> [Directions for this task]:
Set out exactly, line by line, the stretch of data below that begins at the line containing "est excellent et" and ends at the line containing "Je disque j’en pense ;-)", with both ends kept.

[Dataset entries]
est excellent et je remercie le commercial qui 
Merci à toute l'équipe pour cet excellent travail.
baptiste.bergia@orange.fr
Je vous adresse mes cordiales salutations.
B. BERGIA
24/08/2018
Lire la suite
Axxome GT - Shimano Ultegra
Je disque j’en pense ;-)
* * *
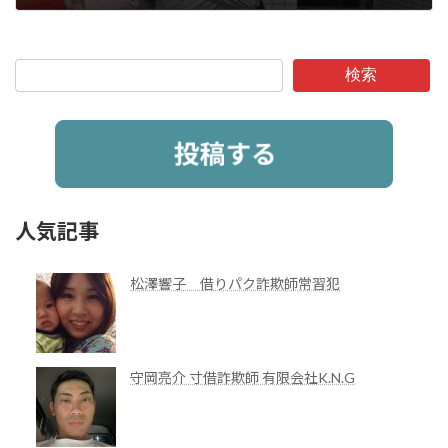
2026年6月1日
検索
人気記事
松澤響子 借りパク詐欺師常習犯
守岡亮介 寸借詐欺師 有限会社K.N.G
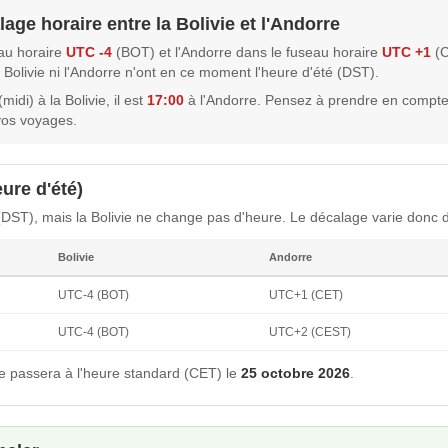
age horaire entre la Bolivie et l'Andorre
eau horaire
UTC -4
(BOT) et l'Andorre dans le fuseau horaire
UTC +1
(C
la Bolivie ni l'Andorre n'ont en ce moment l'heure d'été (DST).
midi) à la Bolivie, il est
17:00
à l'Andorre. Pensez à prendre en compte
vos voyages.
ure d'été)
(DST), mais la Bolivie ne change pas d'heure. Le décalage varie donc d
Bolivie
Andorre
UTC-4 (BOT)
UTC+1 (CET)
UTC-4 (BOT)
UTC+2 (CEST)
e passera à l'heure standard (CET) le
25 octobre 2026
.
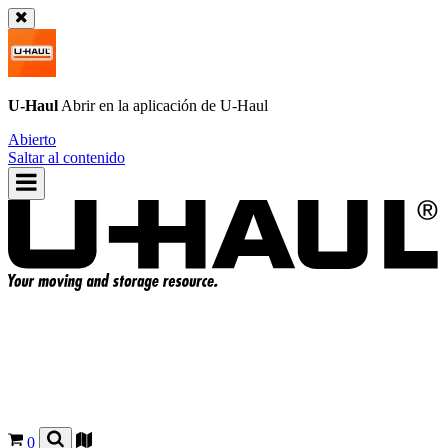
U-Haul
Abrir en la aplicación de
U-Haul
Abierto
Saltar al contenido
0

> [Finished exercise]:
est excellent et je remercie le commercial qui 
Merci à toute l'équipe pour cet excellent travail.
baptiste.bergia@orange.fr
Je vous adresse mes cordiales salutations.
B. BERGIA
24/08/2018
Lire la suite
Axxome GT - Shimano Ultegra
Je disque j’en pense ;-)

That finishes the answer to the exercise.